Crowdsourcing: One of the top two threats to professional translators?

According to a recent recent article in Translorial, the journal of the Northern California Translators Association, the American Translators Association Board had just declared crowdsourcing one of the top two threats to the profession and the association. It was tied with the economic downturn.

A companion piece that was also part of the February 2010 issue of Translorial offers a brief summary—and a link to the video recording—of a talk from the 2009 general meeting of the Northern California Translators Association. The talk was entitled “New Trends in Crowdsourcing: The Kiva/Idem Case Study,” and it was given by Monica Moreno, localization manager at Idem Translations, and Naomi Baer, Director of Micro-loan Review and Translation at a not-for-profit microfinancing organization called Kiva. (Baer, incidentally, is also the author of the first Translorial article I cited).

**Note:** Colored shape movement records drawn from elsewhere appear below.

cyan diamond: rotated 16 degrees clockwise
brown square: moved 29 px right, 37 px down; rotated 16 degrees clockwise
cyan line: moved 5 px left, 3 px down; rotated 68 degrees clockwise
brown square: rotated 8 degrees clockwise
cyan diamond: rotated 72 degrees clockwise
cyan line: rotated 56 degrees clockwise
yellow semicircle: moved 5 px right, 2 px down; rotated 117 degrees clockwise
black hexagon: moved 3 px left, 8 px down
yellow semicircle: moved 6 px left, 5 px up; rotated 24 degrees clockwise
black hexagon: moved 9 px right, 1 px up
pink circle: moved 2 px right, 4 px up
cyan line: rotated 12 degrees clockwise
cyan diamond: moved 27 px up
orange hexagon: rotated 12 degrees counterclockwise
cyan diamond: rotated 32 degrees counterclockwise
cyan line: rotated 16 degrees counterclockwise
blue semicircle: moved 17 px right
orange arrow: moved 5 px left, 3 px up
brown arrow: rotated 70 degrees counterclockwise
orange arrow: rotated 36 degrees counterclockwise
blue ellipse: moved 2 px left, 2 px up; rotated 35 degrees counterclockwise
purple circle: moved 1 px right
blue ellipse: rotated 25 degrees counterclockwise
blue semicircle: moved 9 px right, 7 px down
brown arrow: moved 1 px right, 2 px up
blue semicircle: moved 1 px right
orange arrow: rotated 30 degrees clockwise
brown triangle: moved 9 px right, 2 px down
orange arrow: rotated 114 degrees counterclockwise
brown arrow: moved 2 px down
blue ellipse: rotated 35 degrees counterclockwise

Despite the ATA’s rather dour opinion of crowdsourcing, both the Translorial article and the presentation by Moreno and Baer offer a fairly positive view of the opportunities crowdsourcing provides not just to the companies that turn to volunteers for their translation needs, but also to web users, minority-language communities, and even professional translators. After all, as Moreno and Baer noted, languages that are considered Tier 2 or lower by corporations are often used in crowdsourcing initiatives. Just look at the TED Open Translation Project , one of the crowdsourcing initiatives cited in the presentation.

As of March 26, 2010, TEDTalks have been subtitled into more than 70 languages, including Swahili, Tagalog, Tamil, Icelandic and Hungarian. More than 400 talks have been subtitled in Bulgarian, nearly 300 in Arabic, and more than 200 in Romanian, Polish and Turkish. And these figures compare favourably with traditional Tier 1 languages: French (304 talks), Italian (263 talks), German (195 talks) and Spanish (575 talks). By comparison, large localization projects by commercial organizations don’t usually offer as many languages: Of Google, Microsoft and Coca-Cola, which topped the 2009 Global Brands ranking published in the Financial Times, Coca-Cola appears to have been localized for the most country and language pairs, with a whopping 124 countries and 141 locales, while Microsoft is a close second at 124 locales. However, many of the links to Coca-Cola sites (e.g. nearly all of the 44 African locales) actually take users to the US English site, so Coke probably offers closer to just under 100 locales, many of which (e.g. 13 of the 30 Eurasia locales) are actually English-language versions. Likewise, IBM, the fourth-ranked brand, offers 100 locales, but 49 of them are English-language versions, and another 10 are in Spanish. So, while some of the largest brands initially appear to have targeted more linguistic groups, the TEDTalks have actually been made available in more languages.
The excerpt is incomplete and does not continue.